ISERNIA – In occasione del Giorno della Memoria, il prossimo 27 gennaio 2026, la Prefettura di Isernia promuove un momento di riflessione e raccoglimento dedicato al ricordo delle vittime della Shoah e alla trasmissione della memoria alle nuove generazioni. L’iniziativa, dal titolo “Musica per non dimenticare la Shoah”, si terrà alle ore 10.30 presso l’Auditorium “X Settembre”.
L’evento è organizzato dal Prefetto Giuseppe Montella in collaborazione con il Comune di Isernia, l’Ufficio scolastico provinciale e la Pro Loco cittadina, e vedrà protagoniste due musiciste di fama internazionale: la violinista Alessandra Sonia Romano e la pianista e compositrice Sandra Conte.
Cuore del concerto sarà l’esibizione di Alessandra Sonia Romano con il celebre “Violino della Shoah”, strumento appartenuto a Eva Maria Levy, giovane violinista deportata e uccisa nel campo di sterminio di Auschwitz. Un violino carico di storia e dolore, riportato alla luce grazie al lavoro di ricerca del mecenate Carlo Alberto Carutti, che ne ha ricostruito il percorso umano e artistico, individuando in Romano l’interprete ideale e custode della sua memoria.
Per la violinista il concerto di Isernia assume anche un significato profondamente personale: figlia di padre isernino e madre di Macchiagodena, Romano torna simbolicamente alle proprie radici. Dal 2017, anno in cui il Consiglio regionale del Molise le ha conferito il riconoscimento di “Eccellenza Molisana nel Mondo”, l’artista porta il nome della sua terra sui palcoscenici internazionali, unendo musica e impegno culturale.

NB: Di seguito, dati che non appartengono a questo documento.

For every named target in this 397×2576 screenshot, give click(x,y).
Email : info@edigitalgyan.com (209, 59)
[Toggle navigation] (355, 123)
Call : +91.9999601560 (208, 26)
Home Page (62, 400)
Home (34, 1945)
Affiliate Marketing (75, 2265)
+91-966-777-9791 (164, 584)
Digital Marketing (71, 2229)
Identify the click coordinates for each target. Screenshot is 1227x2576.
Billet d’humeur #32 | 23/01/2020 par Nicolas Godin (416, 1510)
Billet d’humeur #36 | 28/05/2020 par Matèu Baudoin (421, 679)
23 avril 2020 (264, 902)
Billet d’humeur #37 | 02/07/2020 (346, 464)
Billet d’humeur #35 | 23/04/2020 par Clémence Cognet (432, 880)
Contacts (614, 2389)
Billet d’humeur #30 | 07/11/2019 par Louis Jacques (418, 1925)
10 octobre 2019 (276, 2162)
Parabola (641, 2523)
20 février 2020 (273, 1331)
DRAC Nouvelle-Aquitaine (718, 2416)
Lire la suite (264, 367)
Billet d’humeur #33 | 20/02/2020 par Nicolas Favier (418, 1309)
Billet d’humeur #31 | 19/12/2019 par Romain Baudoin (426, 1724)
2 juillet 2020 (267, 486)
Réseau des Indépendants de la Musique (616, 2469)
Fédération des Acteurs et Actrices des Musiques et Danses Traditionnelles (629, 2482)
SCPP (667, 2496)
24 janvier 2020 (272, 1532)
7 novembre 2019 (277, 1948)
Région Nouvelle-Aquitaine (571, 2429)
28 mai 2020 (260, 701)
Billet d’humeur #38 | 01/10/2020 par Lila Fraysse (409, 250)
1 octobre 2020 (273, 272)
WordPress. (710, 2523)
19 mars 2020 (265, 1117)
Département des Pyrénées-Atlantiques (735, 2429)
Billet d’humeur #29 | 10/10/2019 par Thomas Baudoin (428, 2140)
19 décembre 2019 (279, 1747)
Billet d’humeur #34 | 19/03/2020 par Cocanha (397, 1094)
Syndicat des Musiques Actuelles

Accanto a lei, sul palco, la pianista Sandra Conte, docente al Conservatorio di Cuneo e artista apprezzata nei più importanti teatri del mondo, tra cui la Carnegie Hall di New York. La sua sensibilità verso il tema della Memoria si è espressa anche nella composizione “I bambini di Terezín”, con la quale ha vinto il concorso “Alma Rosé”, dedicata alla tragedia dei più piccoli nei campi di concentramento.
L’incontro tra le due musiciste darà vita a una performance di intensa forza emotiva e di rigoroso rispetto storico, in cui la musica diventa strumento di testimonianza, coscienza civile e dialogo con le nuove generazioni. Il concerto è aperto anche alla cittadinanza e rientra nel calendario delle iniziative promosse sul territorio in occasione del Giorno della Memoria.